AWS CloudTrail is a powerful tool for monitoring account activity on your AWS account. You can use CloudTrail to see what activities are happening in your account, where they are happening, and when they are happening. You can also use CloudTrail to see who is using your AWS account and when. To use CloudTrail in your AWS account, you first need to create an Amazon Web Services Account. Then, you need to set up your environment and create a new Amazon Web Services instance. After you have created an instance and set up your environment, you can start using CloudTrail. To use CloudTrail in your AWS account, you first need to create an Amazon Web Services Account. Then, you need to set up your environment and create a new Amazon Web Services instance. After you have created an instance and set up your environment, you can start using CloudTrail. To use the following steps to get started with CloudTrail:
- Log into the Amazon Web Services console and click on the “Cloudtrails” tab at the top of the screen. This will take you to the “Cloudtrails” page of your new Amazon Web Services instance.
- On the “Cloudtrails” page of your new Amazon Web Services instance, click on “Create Account.” This will take you to the “Account Settings” page of your new Amazon Web Services instance. On this page, enter a name for your new AWS cloudtrail account and click on “Create.”

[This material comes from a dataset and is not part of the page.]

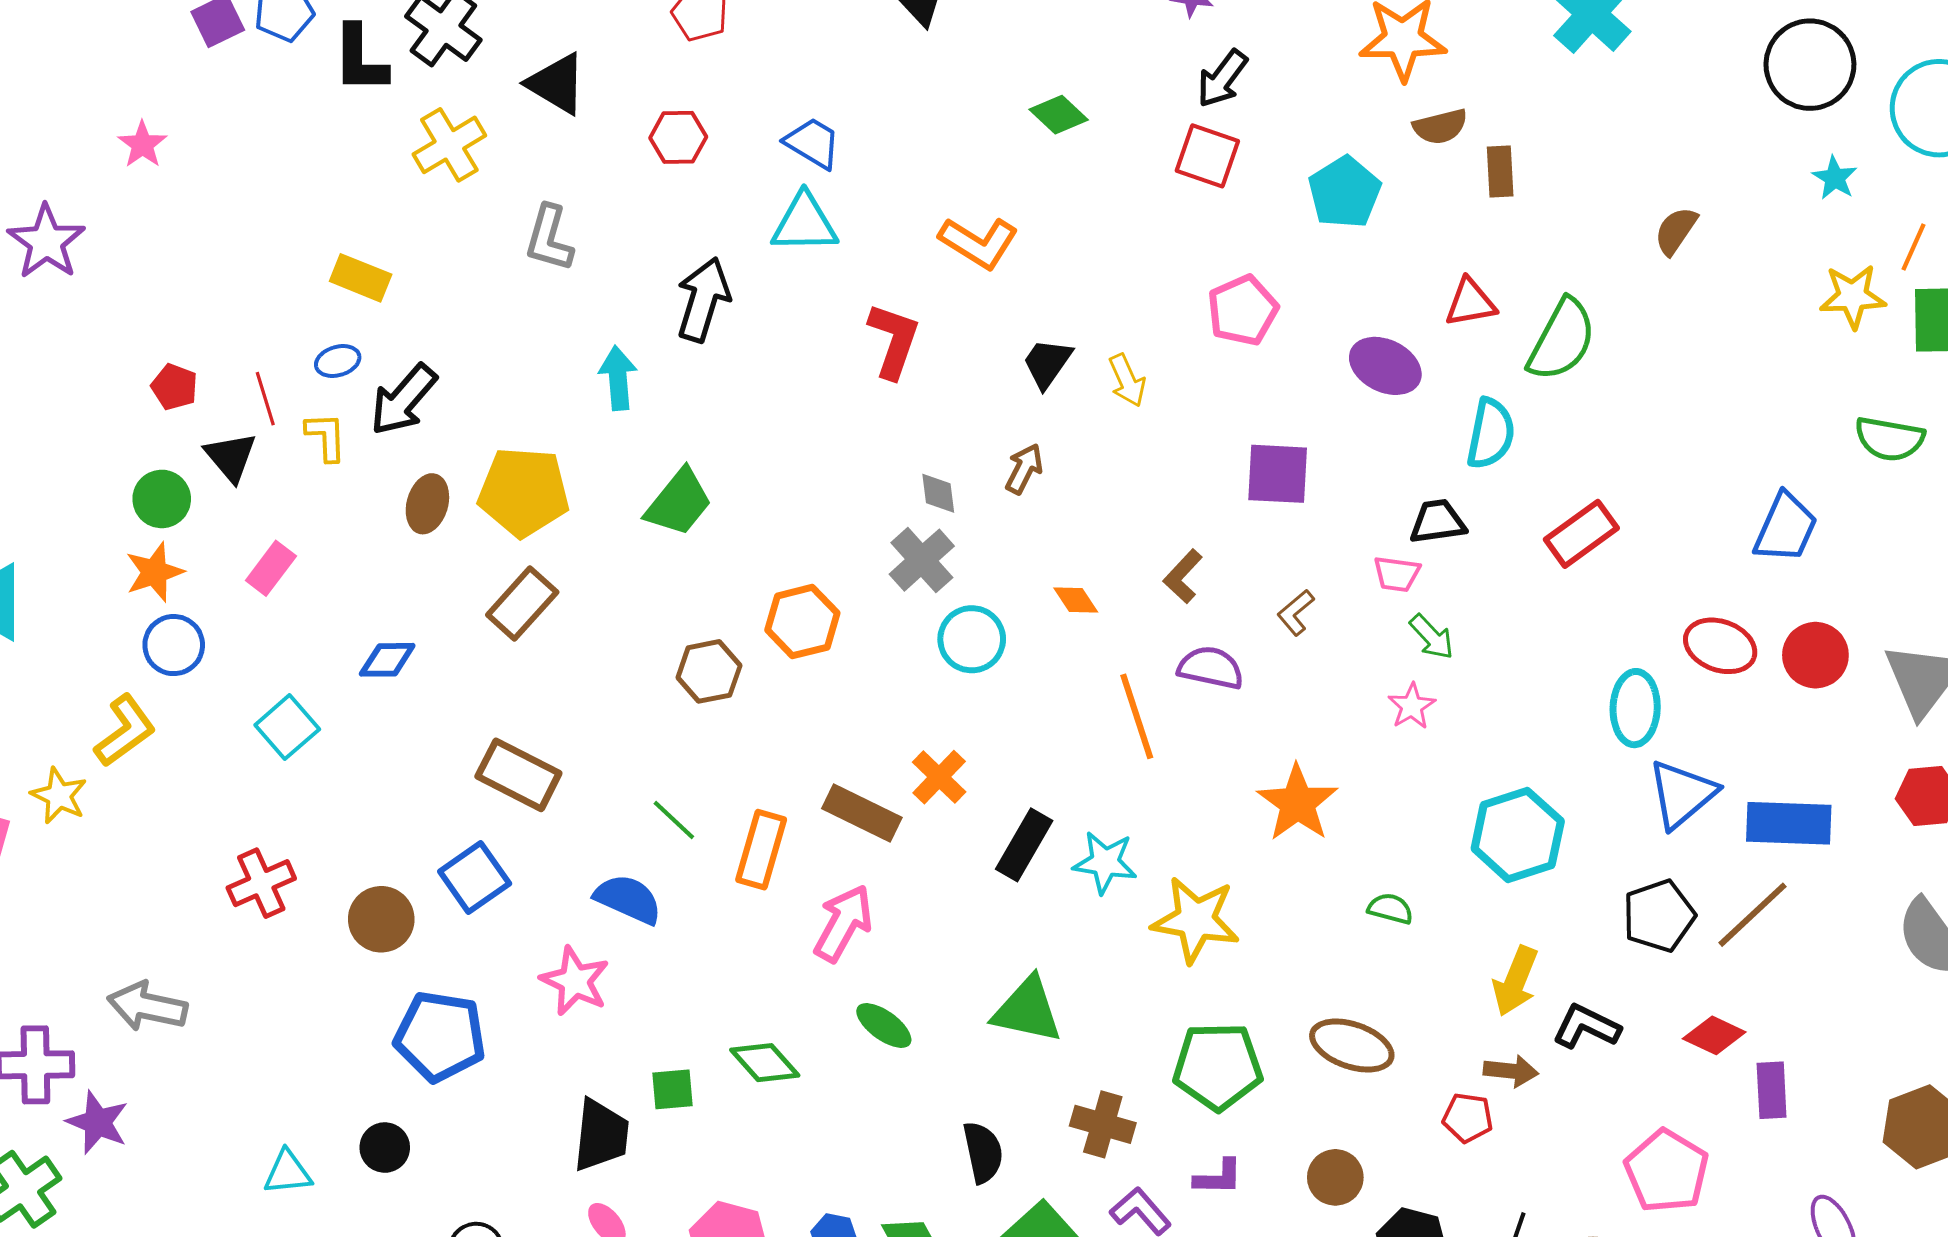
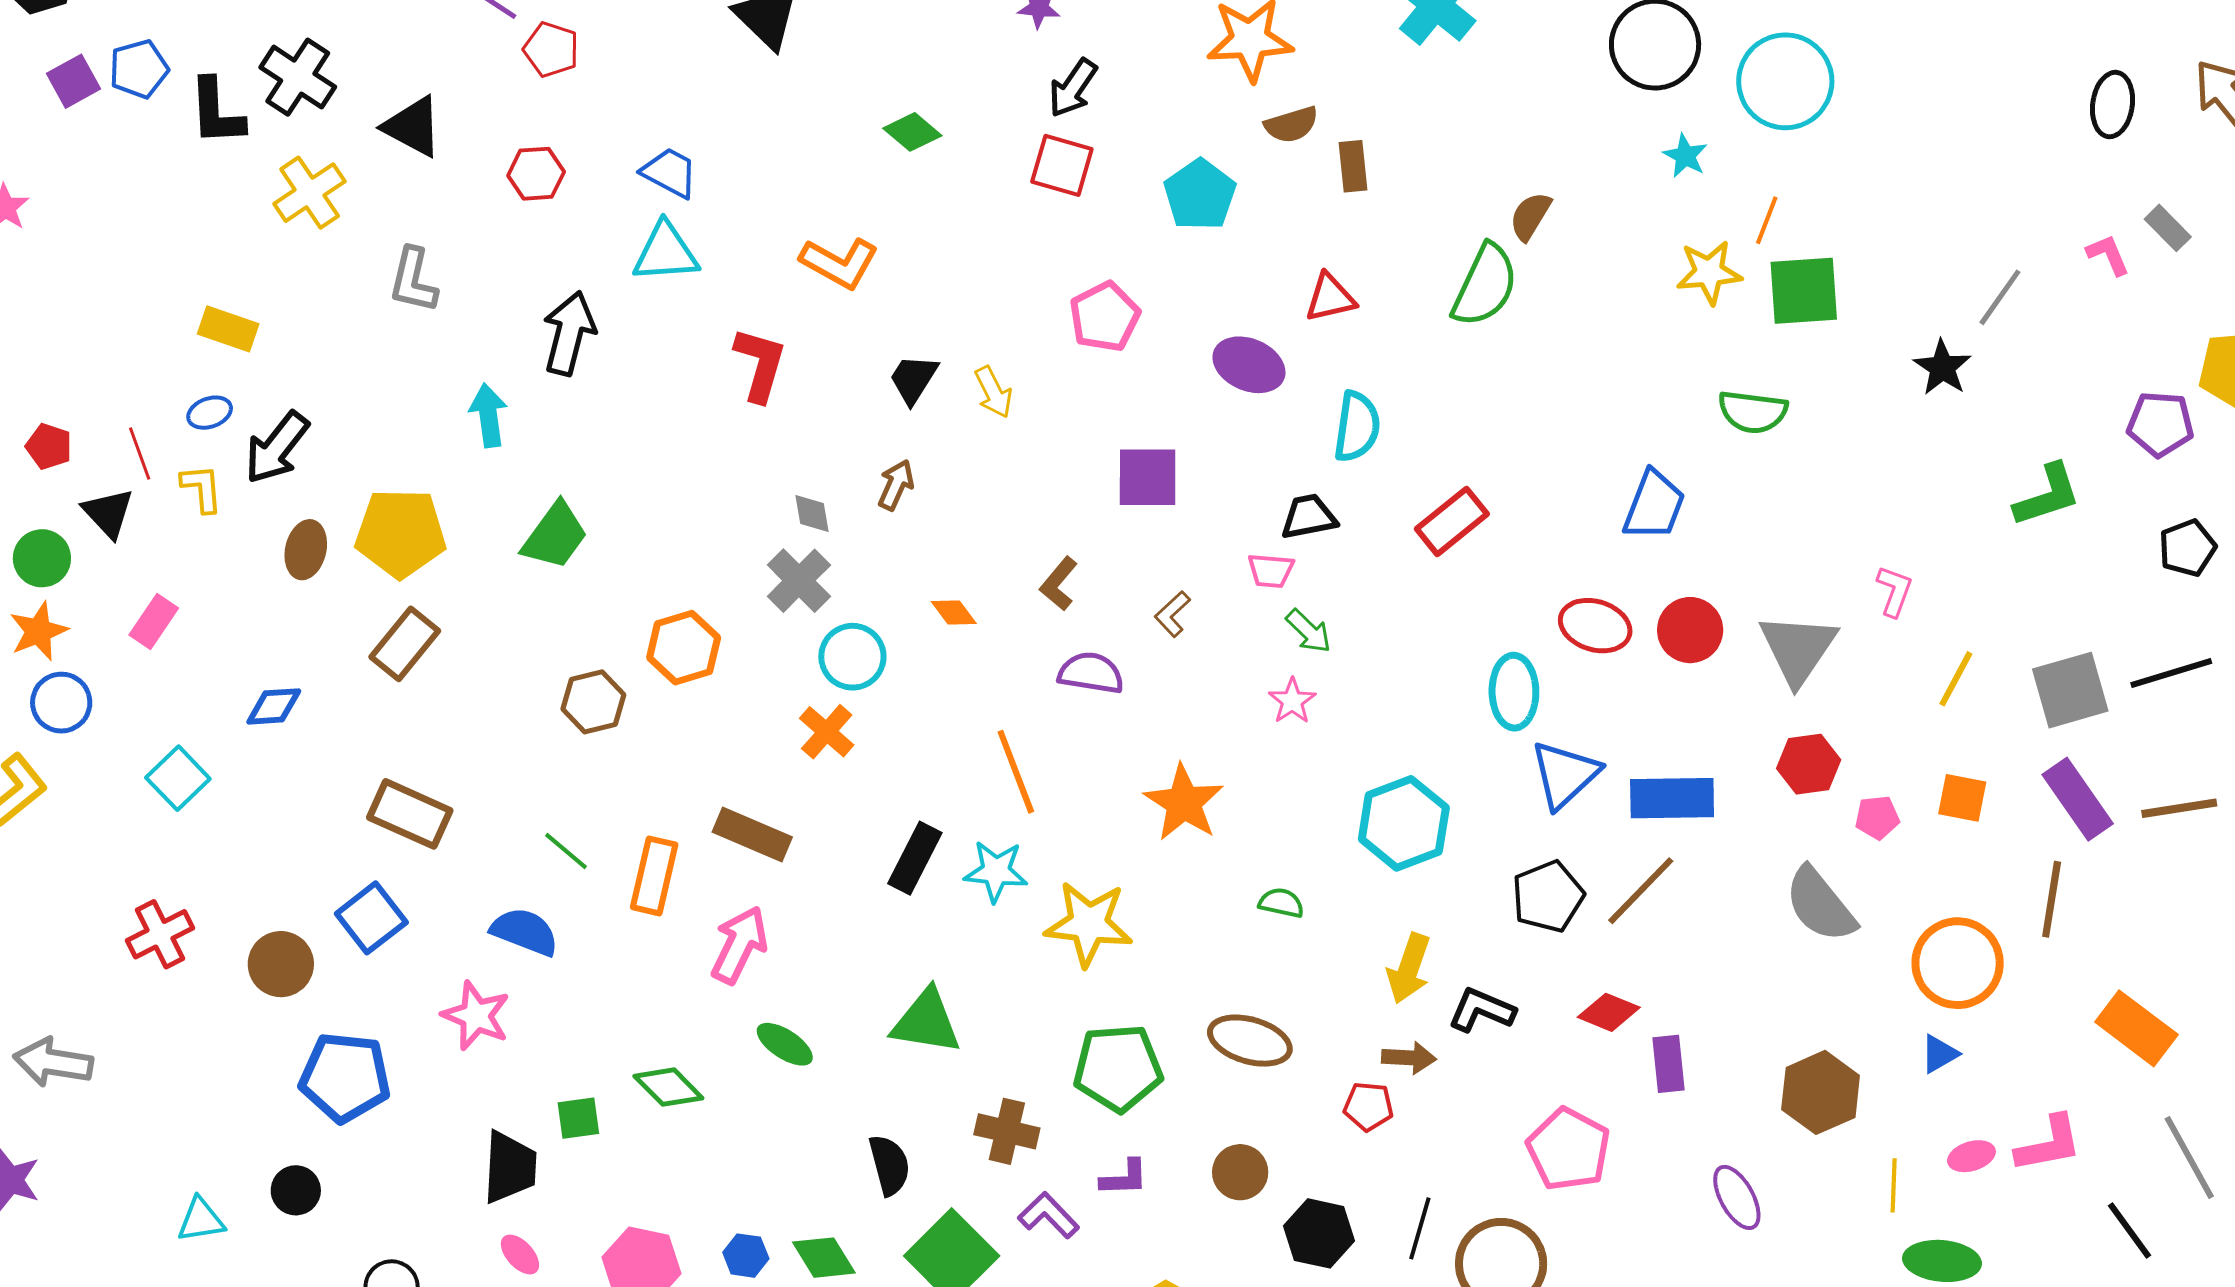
green semicircle: (1562, 340) -> (1485, 285), moved
orange line: (1137, 716) -> (1016, 772), moved
orange cross: (939, 777) -> (827, 732), moved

- On the “Account Settings” page of your new Amazon Web Services instance, enter a description for your cloudtrail account and click on “Create.” The description for your cloudtraillaccount should include information about how to use CloudTrail in order to monitor account activity on Your AWS account. For more information about how to use Cloud Trailing in Your AWS Account please see our article How To UseAWS
CloudTrail is an auditing, compliance monitoring, and governance tool designed to watch over your AWS account history and to keep detailed logs of all events. You can use this event history to simplify security analysis and to detect unusual activity in your account.
Using CloudTrail
You can use CloudTrail to monitor the last 90 days free of charge. However, if you want to keep extended logs, you need to pay for the associated S3 storage as well as a small fee per 100,000 events logged. Still, it’s relatively cheap, and it doesn’t hurt to get started with it.
CloudTrail automatically logs the last 90 days, so you’ll be able to head over to the CloudTrail Console and view the latest logs in your account. On the home screen, you’ll see the most recent events:
Under “Event History” in the sidebar, you’ll be able to view the full list of events, in chronological order.
This is a lot of data, so you’ll probably want to filter for just whatever you’re looking for. If you’re auditing specific employee accounts, you can filter by username or AWS access key, or other factors such as source IP address and resource types. You can also focus in on specific time ranges.
If you click on an event, you can view all the data collected for that event. Some are simple, like “ConsoleLogin,” which tracks login times for different users. Others are more specific, and will show more details about the underlying API action.
You can view the full JSON data for the event with the “View Event” button.
Creating a Trail
If you want to keep records for longer than 90 days, or keep extended logs for S3 and Lambda data events, you can create a Trail. Keep in mind that you will incur data charges for S3 log storage, as well as charges per 100,000 logged events.
From “Trails” in the sidebar, create a new trail. You have the option of using this trail for every region, as well as applying it to every account in an AWS Organization. You can also select which kinds of events to log, as well as enabling CloudTrail Insights for this trail.
The next section is “Data Events,” which can be used to keep extended logs on S3 buckets or Lambda functions. For S3, CloudTrail will log bucket-level operations, such as PutObject. For Lambda, CloudTrail will log any invocation of the given Lambda function. You can enable this for all buckets, or specify one by ARN.
Finally, you’ll need a new or existing bucket in which to keep the events. You can use this to keep track of how much data your trail is using.
Events logged by the trail will remain in the event history indefinitely. With a trail, you can activate CloudTrail Insights from the “Insights” tab in the sidebar:
This will take up to 36 hours to analyze your trail, and once it’s done, you’ll be able to browse through the findings.
If you want, you can also set up CloudTrail to send events to CloudWatch Logs, or use it with Elasticsearch for more detailed monitoring.